Parallel_groups feature


#1

Hi,

Use Case

a lot of time i am running into the scenario that i have a set of N jobs where only X of them should run in parallel.

As of now i could achieve this type of parallelism by the usage of the serial_groups feature.
I create N/X many serial_groups labels and distribute them among the N jobs equally.

But the outcome of this parallelism is not very flexible.

  1. I can’t easily change the value of Jobs that run in parallel at once without editing the serial_groups labels.
  2. Maybe the Set of jobs that share the serial_group label foo are finished faster than the jobs that share the serial_groups label bar. In this case i am not using my resources efficient as i have to wait until the jobs with label bar finished sequentially.

Suggested solution

My idea was to add another label type parallel_groups which is similar to serial_groups but is not constraining the parallelism by putting Jobs into sequential brackets.

Each parallel_group would define an integer value max_in_flight_jobs.

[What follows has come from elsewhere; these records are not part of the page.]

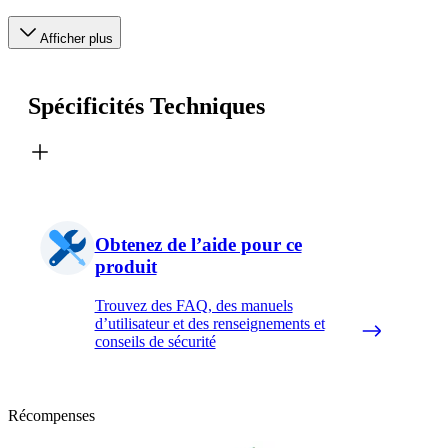
Afficher plus
Spécificités Techniques
Obtenez de l’aide pour ce
produit
Trouvez des FAQ, des manuels
d’utilisateur et des renseignements et
conseils de sécurité
Récompenses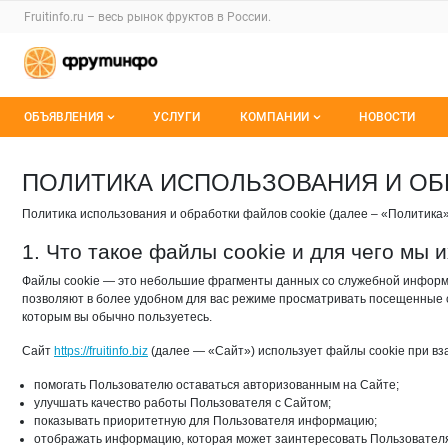
Раздел навигации по сайту fruitinfo.ru
Fruitinfo.ru – весь
рынок фруктов
в России.
Авторизация и меню пользователя
Навигация по разделам сайта fruitinfo.ru
ОБЪЯВЛЕНИЯ
УСЛУГИ
КОМПАНИИ
НОВОСТИ
Все объявления
Каталог компаний
ПОЛИТИКА ИСПОЛЬЗОВАНИЯ И ОБ
Мои объявления
О каталоге компаний
Политика использования и обработки файлов cookie (далее – «Политика
Премиум размещение
1. Что такое файлы cookie и для чего мы 
Файлы cookie — это небольшие фрагменты данных со служебной информа
позволяют в более удобном для вас режиме просматривать посещенные 
которым вы обычно пользуетесь.
Сайт
https://fruitinfo.biz
(далее — «Сайт») использует файлы cookie при вза
помогать Пользователю оставаться авторизованным на Сайте;
улучшать качество работы Пользователя с Сайтом;
показывать приоритетную для Пользователя информацию;
отображать информацию, которая может заинтересовать Пользовател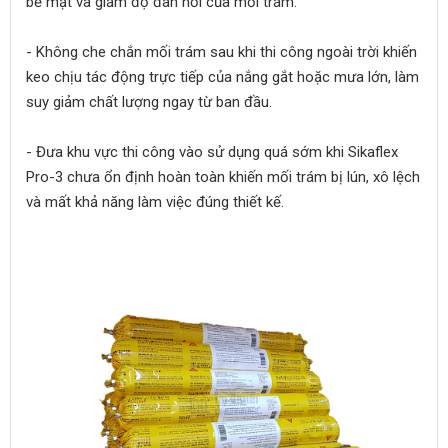
bề mặt và giảm độ đàn hồi của mối trám.
- Không che chắn mối trám sau khi thi công ngoài trời khiến
keo chịu tác động trực tiếp của nắng gắt hoặc mưa lớn, làm
suy giảm chất lượng ngay từ ban đầu.
- Đưa khu vực thi công vào sử dụng quá sớm khi Sikaflex
Pro-3 chưa ổn định hoàn toàn khiến mối trám bị lún, xô lệch
và mất khả năng làm việc đúng thiết kế.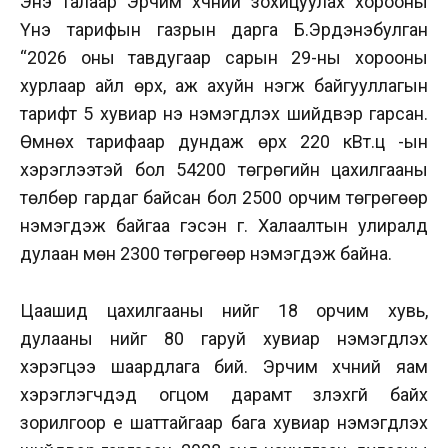
Энэ талаар Эрчим хүчний зохицуулах хорооны
Үнэ тарифын газрын дарга Б.Эрдэнэбулган
“2026 оны тавдугаар сарын 29-ны хорооны
хурлаар айл өрх, аж ахуйн нэгж байгууллагын
тарифт 5 хувиар үнэ нэмэгдүүлэх шийдвэр гарсан.
Өмнөх тарифаар дундаж өрх 220 кВт.ц -ын
хэрэглээтэй бол 54200 төгрөгийн цахилгааны
төлбөр гардаг байсан бол 2500 орчим төгрөгөөр
нэмэгдэж байгаа гэсэн үг. Халаалтын улиралд
дулаан мөн 2300 төгрөгөөр нэмэгдэж байна.
Цаашид цахилгааны үнийг 18 орчим хувь,
дулааны үнийг 80 гаруй хувиар нэмэгдүүлэх
хэрэгцээ шаардлага бий. Эрчим хүчний яам
хэрэглэгчдэд огцом дарамт үзүүлэхгүй байх
зорилгоор үе шаттайгаар бага хувиар нэмэгдүүлэх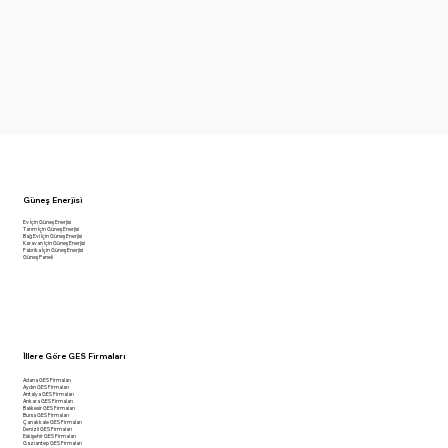
Güneş Enerjisi
Ev İçin Güneş Enerjisi
Tarım İçin Güneş Enerjisi
Bağ Evi İçin Güneş Enerjisi
Karavan İçin Güneş Enerjisi
Fabrika İçin Güneş Enerjisi
Güneş Paneli
İllere Göre GES Firmaları
Adana GES Firmaları
Aydın GES Firmaları
Antalya GES Firmaları
Ankara GES Firmaları
Balıkesir GES Firmaları
Bursa GES Firmaları
Çanakkale GES Firmaları
Denizli GES Firmaları
Eskişehir GES Firmaları
Gaziantep GES Firmaları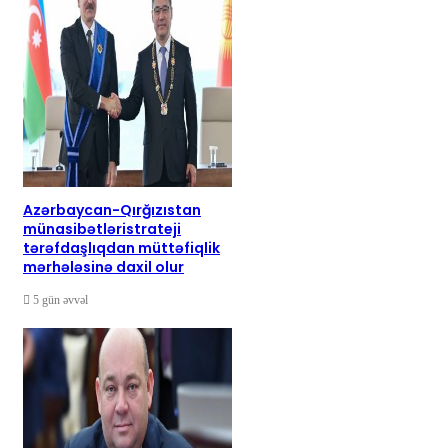
Azərbaycan-Qırğızıstan
münasibətləristrateji
tərəfdaşlıqdan müttəfiqlik
mərhələsinə daxil olur
5 gün əvvəl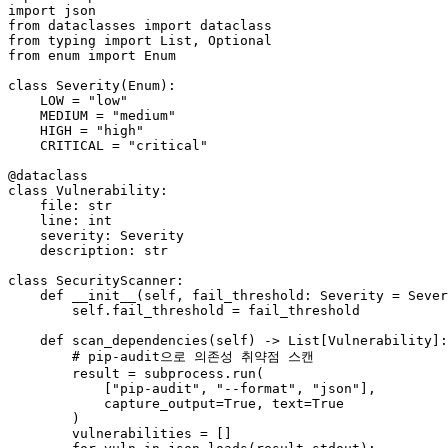
import
from
 dataclasses 
import
from
 typing 
import
List
, 
Optional
from
 enum 
import
 Enum

class
Severity
(
Enum
):

    LOW = 
"low"
    MEDIUM = 
"medium"
    HIGH = 
"high"
    CRITICAL = 
"critical"
@dataclass
class
Vulnerability
:

    file: 
str
    line: 
int
    severity: Severity

    description: 
str
class
SecurityScanner
:

def
__init__
(
self, fail_threshold: Severity = Sever
self
.fail_threshold = fail_threshold

def
scan_dependencies
(
self
) -> 
List
[Vulnerability]:

# pip-audit으로 의존성 취약점 스캔
        result = subprocess.run(

            [
"pip-audit"
, 
"--format"
, 
"json"
],

            capture_output=
True
, text=
True
        )

        vulnerabilities = []
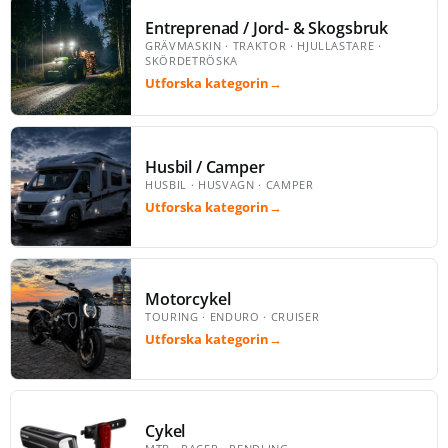
Entreprenad / Jord- & Skogsbruk
GRÄVMASKIN · TRAKTOR · HJULLASTARE ·
SKÖRDETRÖSKA
Utforska kategorin
→
Husbil / Camper
HUSBIL · HUSVAGN · CAMPER
Utforska kategorin
→
Motorcykel
TOURING · ENDURO · CRUISER
Utforska kategorin
→
Cykel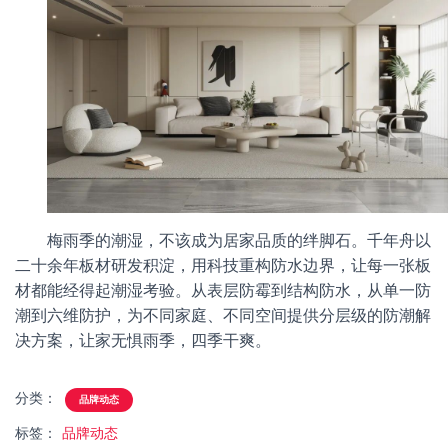
梅雨季的潮湿，不该成为居家品质的绊脚石。千年舟以
二十余年板材研发积淀，用科技重构防水边界，让每一张板
材都能经得起潮湿考验。从表层防霉到结构防水，从单一防
潮到六维防护，为不同家庭、不同空间提供分层级的防潮解
决方案，让家无惧雨季，四季干爽。
分类：
品牌动态
标签：
品牌动态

All Jobs that are labeled with the same parallel_groups label, run in parallel and are only constrained by the maximal number of parallel jobs defined by max_in_flight_jobs.

This would guarantee that the all jobs in parallel_groups bracket would be executed in parallel as efficient as possible respecting the max_in_flight_jobs constraint.

If there is an interest i would like to participate in a PR.

best D